There is no lack of proof that human beings do the most brutish things when their reasons and understandings are put to sleep by strong drink, while their sense-overseers and their animal powers still remain active. Every place and every day afford such in wretched abundance. One impressive instance, however, may perhaps be related with advantage. On the night of the 28th of June, 1856, two drunken men, whose names were James and Andrew Bracken, rushed brawling out from a beer shop in one of the suburbs of Manchester. They ran against two inoffensive passengers, and in their blind and brutish rage began beating them; one was knocked down and kicked about the head when on the ground. He was picked up thence a few minutes afterward and carried to the hospital, where it was found his skull had been broken. The poor fellow died in the course of the night.

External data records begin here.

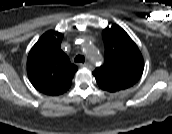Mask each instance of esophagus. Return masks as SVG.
Returning <instances> with one entry per match:
<instances>
[{
	"instance_id": "obj_1",
	"label": "esophagus",
	"mask_w": 172,
	"mask_h": 134,
	"mask_svg": "<svg viewBox=\"0 0 172 134\" xmlns=\"http://www.w3.org/2000/svg\"><path fill=\"white\" fill-rule=\"evenodd\" d=\"M81 67H86V68H89V69H92L93 68V65L89 62L87 63H84V64H80Z\"/></svg>"
}]
</instances>
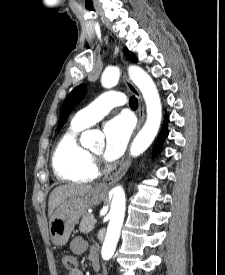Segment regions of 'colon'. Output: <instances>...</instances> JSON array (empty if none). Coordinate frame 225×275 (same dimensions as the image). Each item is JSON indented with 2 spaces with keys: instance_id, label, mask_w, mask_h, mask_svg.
Returning <instances> with one entry per match:
<instances>
[{
  "instance_id": "obj_1",
  "label": "colon",
  "mask_w": 225,
  "mask_h": 275,
  "mask_svg": "<svg viewBox=\"0 0 225 275\" xmlns=\"http://www.w3.org/2000/svg\"><path fill=\"white\" fill-rule=\"evenodd\" d=\"M62 265L68 271L77 269V259L73 254H65L62 257Z\"/></svg>"
}]
</instances>
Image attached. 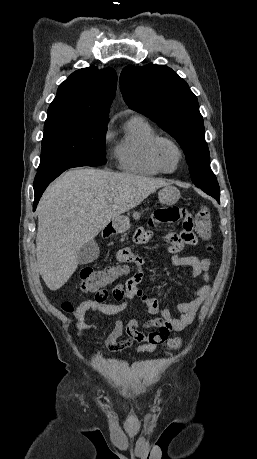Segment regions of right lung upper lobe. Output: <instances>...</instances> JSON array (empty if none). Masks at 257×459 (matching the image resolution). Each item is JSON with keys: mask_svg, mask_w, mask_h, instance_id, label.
Instances as JSON below:
<instances>
[{"mask_svg": "<svg viewBox=\"0 0 257 459\" xmlns=\"http://www.w3.org/2000/svg\"><path fill=\"white\" fill-rule=\"evenodd\" d=\"M117 75L114 69H79L58 88L48 116H64L94 123H108Z\"/></svg>", "mask_w": 257, "mask_h": 459, "instance_id": "1", "label": "right lung upper lobe"}]
</instances>
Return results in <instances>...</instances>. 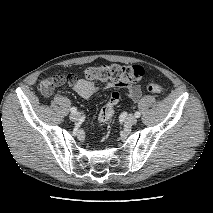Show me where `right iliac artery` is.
<instances>
[{
	"label": "right iliac artery",
	"instance_id": "82829eb1",
	"mask_svg": "<svg viewBox=\"0 0 213 213\" xmlns=\"http://www.w3.org/2000/svg\"><path fill=\"white\" fill-rule=\"evenodd\" d=\"M70 111H71L72 113H76V112H77V109H76L75 107H72V108L70 109Z\"/></svg>",
	"mask_w": 213,
	"mask_h": 213
}]
</instances>
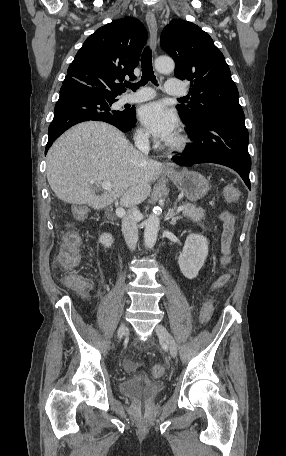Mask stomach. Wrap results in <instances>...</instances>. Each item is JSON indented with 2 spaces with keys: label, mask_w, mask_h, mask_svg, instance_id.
Returning <instances> with one entry per match:
<instances>
[{
  "label": "stomach",
  "mask_w": 286,
  "mask_h": 456,
  "mask_svg": "<svg viewBox=\"0 0 286 456\" xmlns=\"http://www.w3.org/2000/svg\"><path fill=\"white\" fill-rule=\"evenodd\" d=\"M168 176L188 200L198 201L209 190V183L199 172L184 170L179 173H168Z\"/></svg>",
  "instance_id": "0dacf381"
}]
</instances>
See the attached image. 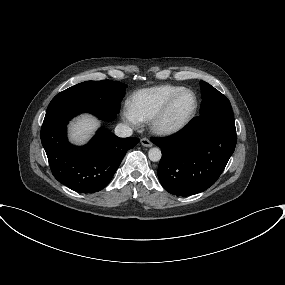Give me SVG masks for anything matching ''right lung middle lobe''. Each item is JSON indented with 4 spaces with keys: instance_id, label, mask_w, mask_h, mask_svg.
I'll use <instances>...</instances> for the list:
<instances>
[{
    "instance_id": "1",
    "label": "right lung middle lobe",
    "mask_w": 285,
    "mask_h": 285,
    "mask_svg": "<svg viewBox=\"0 0 285 285\" xmlns=\"http://www.w3.org/2000/svg\"><path fill=\"white\" fill-rule=\"evenodd\" d=\"M127 85L117 81H86L74 85L57 96L71 97L103 111L118 114Z\"/></svg>"
}]
</instances>
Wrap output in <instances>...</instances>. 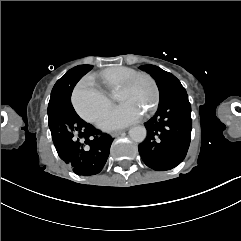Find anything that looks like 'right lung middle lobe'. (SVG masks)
I'll return each instance as SVG.
<instances>
[{
  "label": "right lung middle lobe",
  "instance_id": "right-lung-middle-lobe-1",
  "mask_svg": "<svg viewBox=\"0 0 241 241\" xmlns=\"http://www.w3.org/2000/svg\"><path fill=\"white\" fill-rule=\"evenodd\" d=\"M77 67L72 68L60 78L51 92L48 104V123L53 141L56 139V135L64 119L77 116V113L70 103L72 90L69 88V80Z\"/></svg>",
  "mask_w": 241,
  "mask_h": 241
}]
</instances>
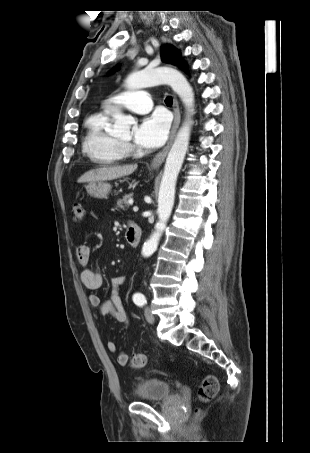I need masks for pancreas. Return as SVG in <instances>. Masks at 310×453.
I'll return each mask as SVG.
<instances>
[{"mask_svg": "<svg viewBox=\"0 0 310 453\" xmlns=\"http://www.w3.org/2000/svg\"><path fill=\"white\" fill-rule=\"evenodd\" d=\"M133 197V194L130 193V194H126L123 199H119L117 201V207L122 209V210H127L129 207H130V204H129V199H132Z\"/></svg>", "mask_w": 310, "mask_h": 453, "instance_id": "cf45deb5", "label": "pancreas"}]
</instances>
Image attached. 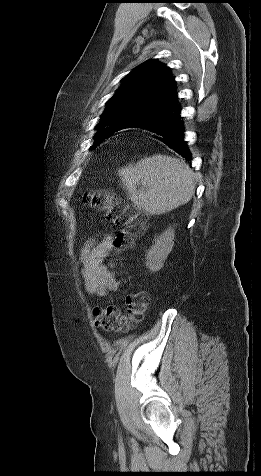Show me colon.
<instances>
[{
	"label": "colon",
	"instance_id": "colon-1",
	"mask_svg": "<svg viewBox=\"0 0 261 476\" xmlns=\"http://www.w3.org/2000/svg\"><path fill=\"white\" fill-rule=\"evenodd\" d=\"M83 201L103 213L108 220L120 228L113 241L117 252L130 249L136 237L145 230L146 219L108 190L87 193ZM148 303L147 293L143 291L130 293L125 298V314L112 305L96 307L93 310L94 324L105 332L127 331L133 324L143 319Z\"/></svg>",
	"mask_w": 261,
	"mask_h": 476
}]
</instances>
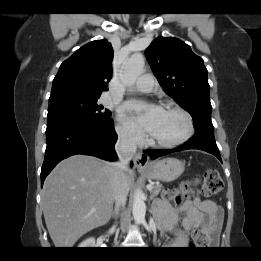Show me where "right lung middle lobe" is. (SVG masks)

In the next assize court, at Liverpool, James and Andrew Bracken stood in the dock to be tried for their brutal act. The counsel who defended them said that it was only a drunken row, and there was no murder in the case, because neither of them knew what he was doing. The judge and the jury, on the other hand, decided that this was no excuse, because they ought to have known what they were doing. They had laid aside their reason and become brutal by their own voluntary act, and were therefore responsible for any deed they might perform while in the brutal state. The jury returned a verdict of wilful murder against Andrew Bracken, and the judge passed sentence of death upon him, coupling the sentence with these words: “You did an act, the ordinary consequences of which must have been to kill. It was a cruel and a brutal act, and you did it, wholly reckless of consequences. You have therefore very properly been convicted of wilful murder.” The wretched man was removed from the dock shrieking for mercy, with upraised hands, and exclaiming in heartrending tones, “Oh! mother, mother, that I should be hanged!” No doubt he was very much surprised to find himself a condemned convict and a murderer, and had never intended to be so. He had no spite against his victim, and had probably never even exchanged a word with him. No drunkard, therefore, when about to put his reason to sleep by intoxicating liquor, should ever overlook the fact that he will for the time cease to have control over his actions, and that when that reason awakes, he may find himself like Andrew Bracken, a prisoner and a murderer. Whether he do so or not will depend on no will or determination of his own, but upon the mere series of accidents that will surround him while in his self-inflicted, helpless, and brutal state.

The case of Andrew Bracken, sad and striking as it is, by no means stands alone in the annals of crime. At the assize, held at Lancaster in March, 1854, it was shown that in that single court 380 cases of grave crime had been detected and punished within a very short period, and that of the 380 cases 250, including nine murders, were to be directly traced to the influence of drunkenness.